Self Assembly of Diamond Nanothreads

Most parts of our universe self assemble in some form, but it often takes place in a random or even chaotic manner. When scientists talk about self assembly, they usually are discussing techniques designed to guide the assembly process into producing a specific result.

Crystals are collections of atoms that have self assembled into predetermined shapes that are defined by the bonding of electrons in the outer shells. By manipulating the environment the crystals grow in we may be able to change the form of the crystals that grow.

Growing long thin crystals has been a scientific pursuit for some time, because this will often produce extremely strong fibers and also can produce useful electrical conduits. Diamond nanothreads are now being produced, but in experimental environments and small quantities. Like carbon nanotubes, they will likely exhibit great strength and also have electronic applications.

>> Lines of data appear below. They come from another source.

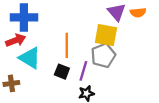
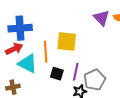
yellow square: (106, 35) -> (67, 41), moved
orange line: (67, 45) -> (46, 52), moved
gray pentagon: (103, 55) -> (95, 80), moved

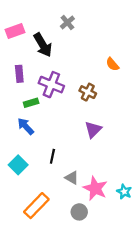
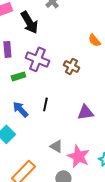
blue arrow: (26, 126) -> (20, 109), moved
purple triangle: (93, 130) -> (85, 112), moved, turned 36
black line: (52, 156) -> (45, 104), moved

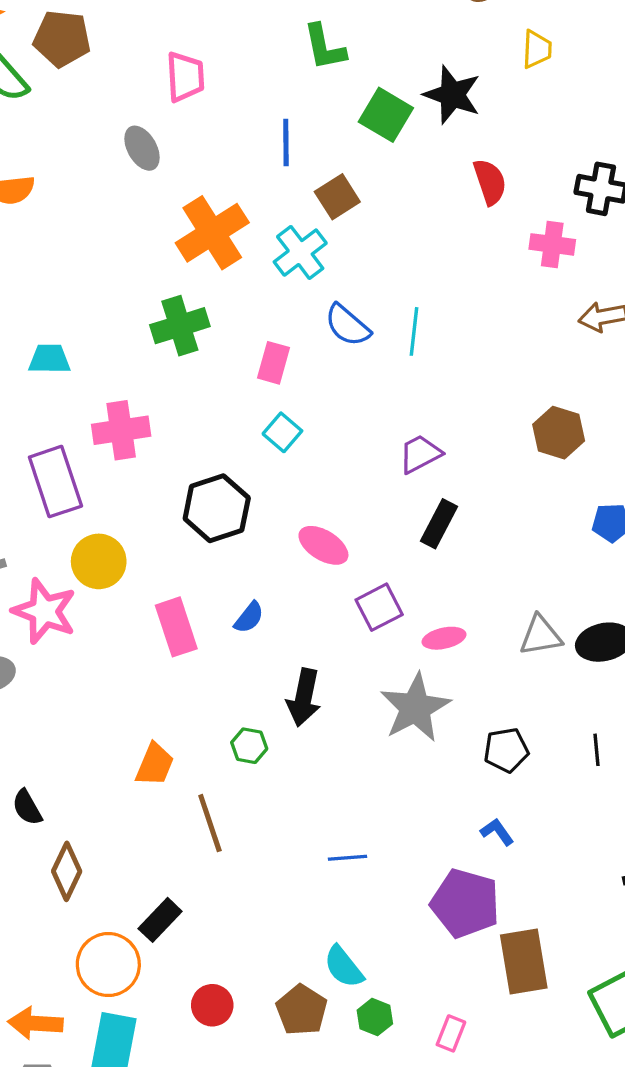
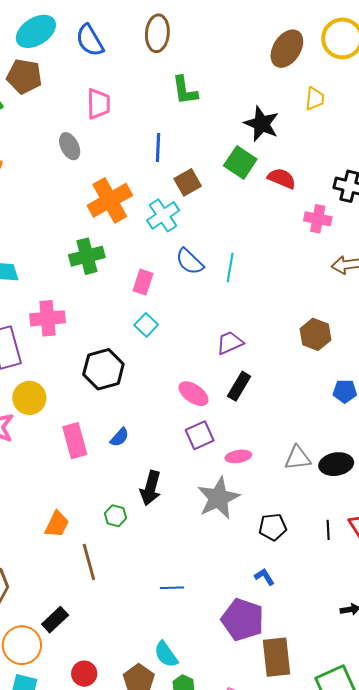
green square: (386, 115) -> (240, 162), moved
red semicircle: (490, 182) -> (282, 178), turned -52
pink ellipse: (323, 545) -> (194, 394), moved

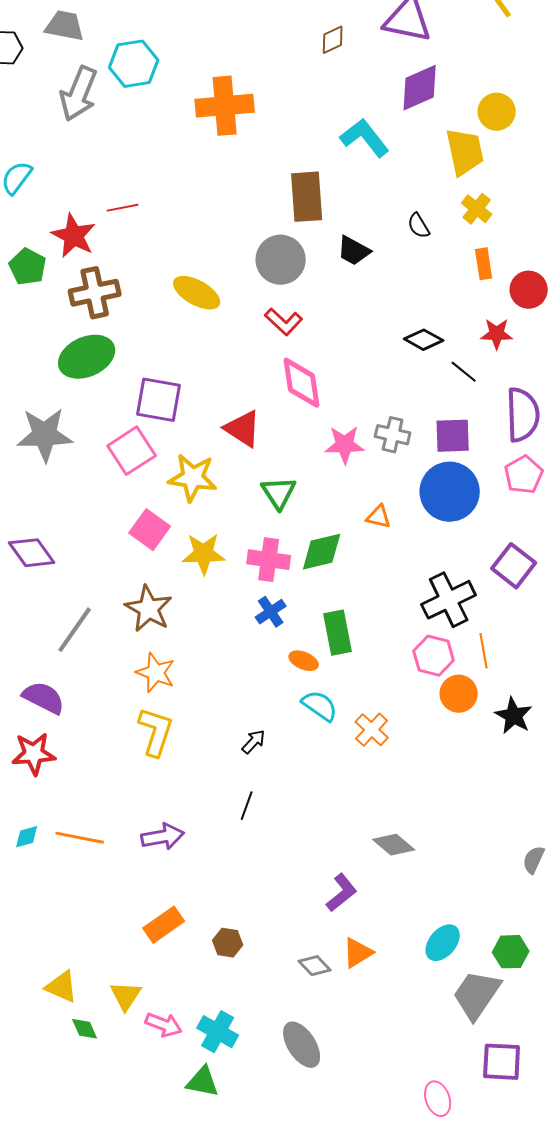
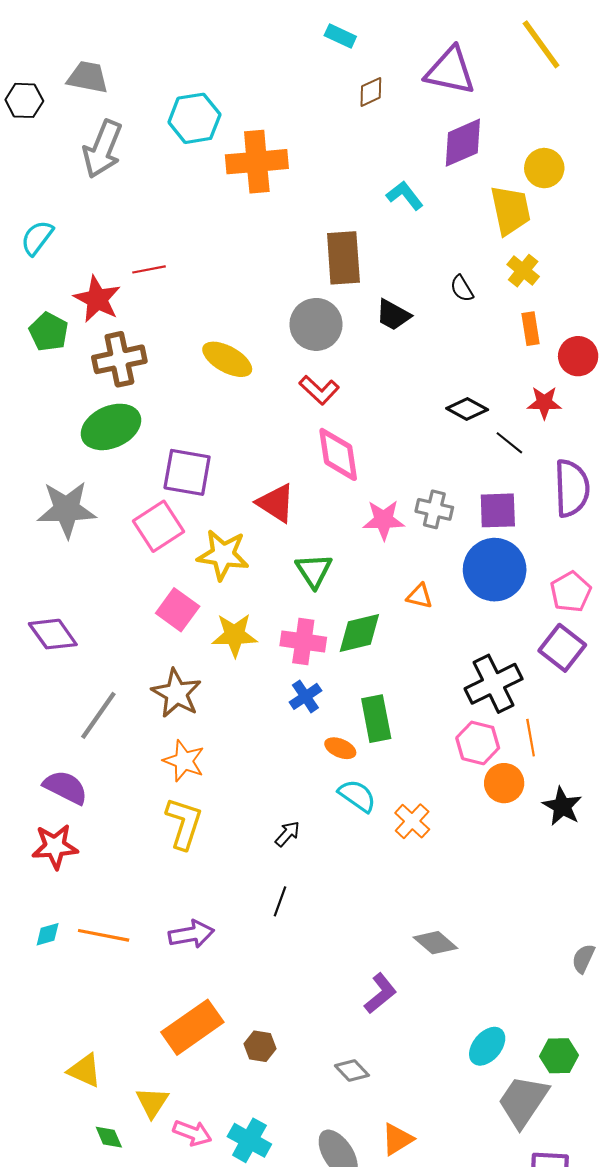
cyan hexagon: (134, 64) -> (194, 118), moved
cyan L-shape: (365, 138) -> (405, 196), size x0.7
pink pentagon: (524, 475) -> (571, 592), moved
orange rectangle: (164, 925) -> (192, 1027), size x1.4
orange triangle: (358, 953) -> (397, 1139), moved
yellow triangle: (62, 987) -> (85, 1071), moved

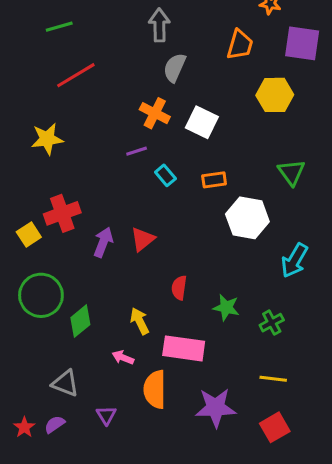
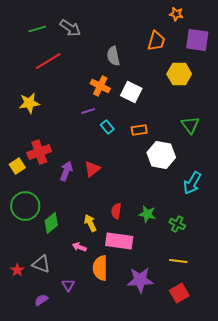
gray arrow: (159, 25) -> (70, 28), moved, turned 125
gray semicircle: (175, 68) -> (113, 56), turned -36
red semicircle: (179, 288) -> (116, 211), moved
green cross: (272, 323) -> (177, 224), turned -35
purple semicircle: (55, 424) -> (41, 300), moved
red star: (24, 427) -> (17, 270), moved

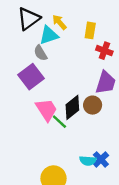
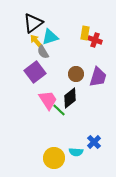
yellow arrow: (59, 22) -> (36, 41), moved
red cross: (104, 51) -> (95, 40), moved
brown circle: (93, 105) -> (76, 74), moved
cyan semicircle: (88, 161) -> (76, 152), moved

Self-Assembly Process Strikes Perfect Balance for Making Atoms-Wide Nanowires – [spectrum.ieee.org]

A team of researchers from Stanford University and the US Department of Energy’s SLAC National Accelerator Laboratory have developed a self-assembly process that uses diamondoids to create nanowires with a solid, 3-atom wide copper-sulfur crystalline core—the smallest possible.

The resulting nanowires possess superior electrical properties due to the lack of defects present in the solid crystalline core. Perhaps more impotantly, the self-assembly process for making the nanowires could lead to new kinds of optoelectronic devices and superconducting materials.